Use of personalized Dynamic Treatment Regimes (DTRs) and Sequential Multiple Assignment Randomized Trials (SMARTs) in mental health studies

Ying Liu, Donglin Zeng, Yuanjia Wang, Ying Liu, Donglin Zeng, Yuanjia Wang

Abstract

Dynamic treatment regimens (DTRs) are sequential decision rules tailored at each point where a clinical decision is made based on each patient's time-varying characteristics and intermediate outcomes observed at earlier points in time. The complexity, patient heterogeneity, and chronicity of mental disorders call for learning optimal DTRs to dynamically adapt treatment to an individual's response over time. The Sequential Multiple Assignment Randomized Trial (SMARTs) design allows for estimating causal effects of DTRs. Modern statistical tools have been developed to optimize DTRs based on personalized variables and intermediate outcomes using rich data collected from SMARTs; these statistical methods can also be used to recommend tailoring variables for designing future SMART studies. This paper introduces DTRs and SMARTs using two examples in mental health studies, discusses two machine learning methods for estimating optimal DTR from SMARTs data, and demonstrates the performance of the statistical methods using simulated data.

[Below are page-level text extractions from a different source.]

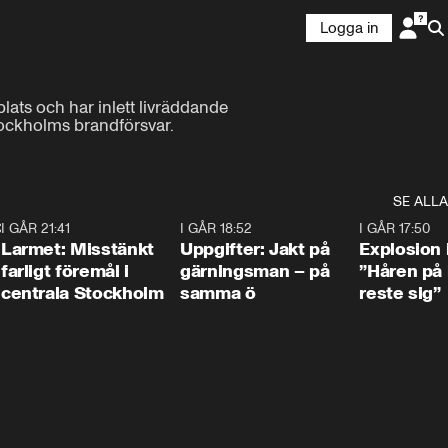
Logga in
ats och har inlett livräddande 
tockholms brandförsvar.
SE ALLA
:30
6
I GÅR 21:41
0:35
I GÅR 18:52
0:33
I GÅR 17:50
Larmet: Misstänkt
Uppgifter: Jakt på
Explosion 
farligt föremål i
gärningsman – på
”Håren på
centrala Stockholm
samma ö
reste sig”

Keywords: O-learning; Q-learning; SMART; double robust estimation; dynamic treatment regimes; personalized medicine.

Figures

Figure 1.. Design of adaptive reinforcement-based treatment…
Figure 1.. Design of adaptive reinforcement-based treatment for pregnant drug abusers
Figure 2.. Design of trial on adaptive…
Figure 2.. Design of trial on adaptive pharmacological and behavioral treatments for children with Attention Deficit/Hyperactivity Disorder (ADHD)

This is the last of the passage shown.